==== PROVIDED RECORDS ====

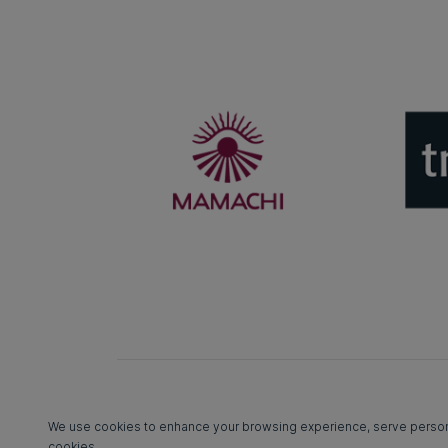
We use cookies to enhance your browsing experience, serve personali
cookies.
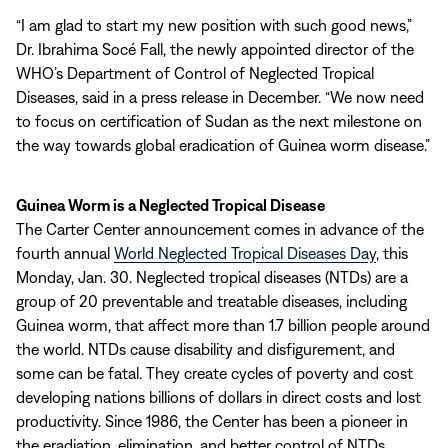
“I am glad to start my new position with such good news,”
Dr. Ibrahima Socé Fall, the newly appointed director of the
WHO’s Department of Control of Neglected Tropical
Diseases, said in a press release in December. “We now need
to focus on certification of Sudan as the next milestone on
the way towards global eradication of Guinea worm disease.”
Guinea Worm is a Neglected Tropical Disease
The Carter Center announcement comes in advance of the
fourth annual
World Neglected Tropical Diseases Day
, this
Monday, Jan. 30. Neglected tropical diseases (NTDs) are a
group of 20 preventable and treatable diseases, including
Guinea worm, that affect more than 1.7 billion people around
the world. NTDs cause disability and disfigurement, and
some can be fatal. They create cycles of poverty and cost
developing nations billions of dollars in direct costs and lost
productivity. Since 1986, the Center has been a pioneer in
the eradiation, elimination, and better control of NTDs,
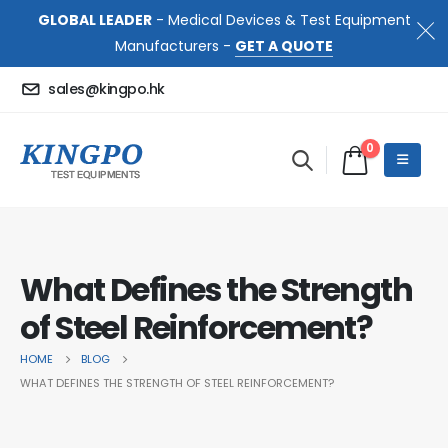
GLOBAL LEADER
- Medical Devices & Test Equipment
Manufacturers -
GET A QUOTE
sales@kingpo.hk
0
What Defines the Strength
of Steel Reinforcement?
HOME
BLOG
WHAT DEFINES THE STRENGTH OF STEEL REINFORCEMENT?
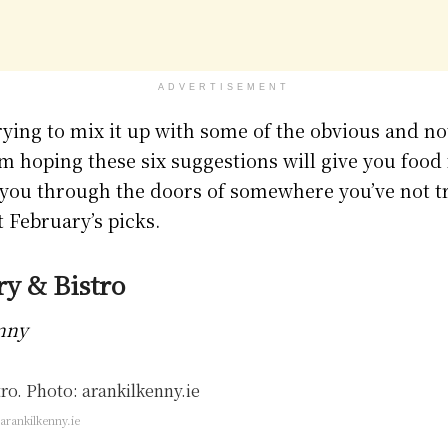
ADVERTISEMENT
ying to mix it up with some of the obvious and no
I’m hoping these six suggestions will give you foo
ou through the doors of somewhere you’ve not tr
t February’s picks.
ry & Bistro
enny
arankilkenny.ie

====
==== PROVIDED RECORDS ====

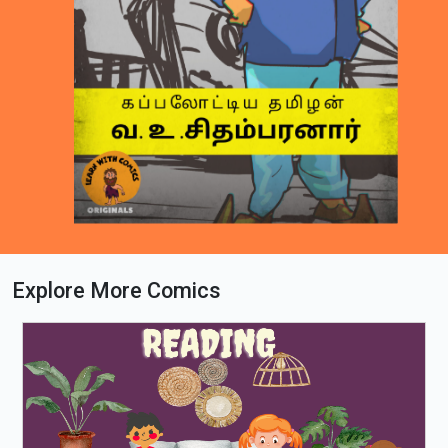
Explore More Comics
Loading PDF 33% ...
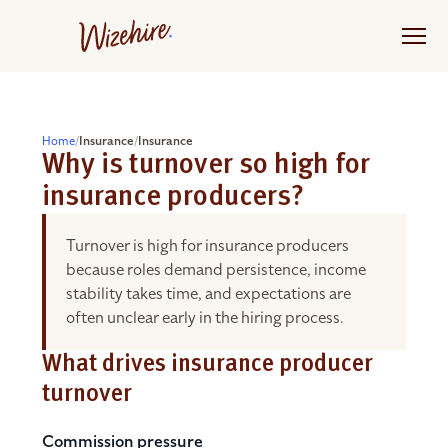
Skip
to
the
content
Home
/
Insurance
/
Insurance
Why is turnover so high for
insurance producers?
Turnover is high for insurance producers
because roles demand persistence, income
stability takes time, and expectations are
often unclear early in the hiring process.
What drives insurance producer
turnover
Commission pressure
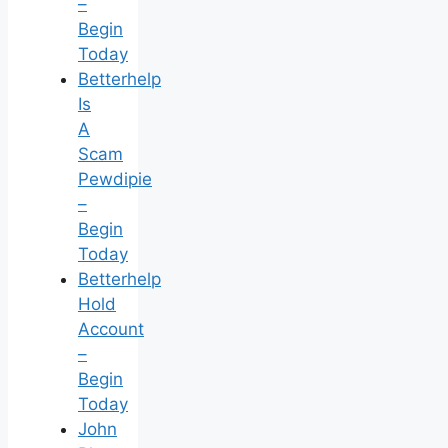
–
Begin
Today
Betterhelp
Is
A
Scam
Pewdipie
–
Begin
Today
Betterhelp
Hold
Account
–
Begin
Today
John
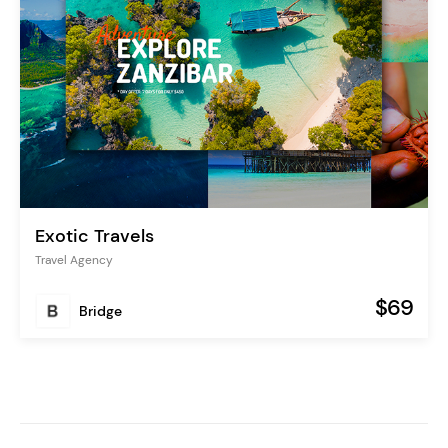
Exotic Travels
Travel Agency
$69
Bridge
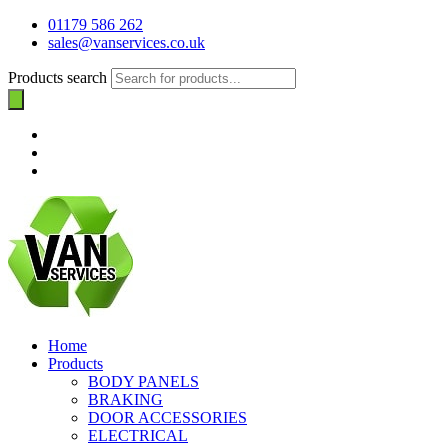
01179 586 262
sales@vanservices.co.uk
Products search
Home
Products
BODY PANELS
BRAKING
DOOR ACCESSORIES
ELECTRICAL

====

» **TASK DIRECTIONS**:
Within the entries, determine the count of lines containing the string "NTDs" and output it alone.

» **ANSWER FOR THE TASK**:
3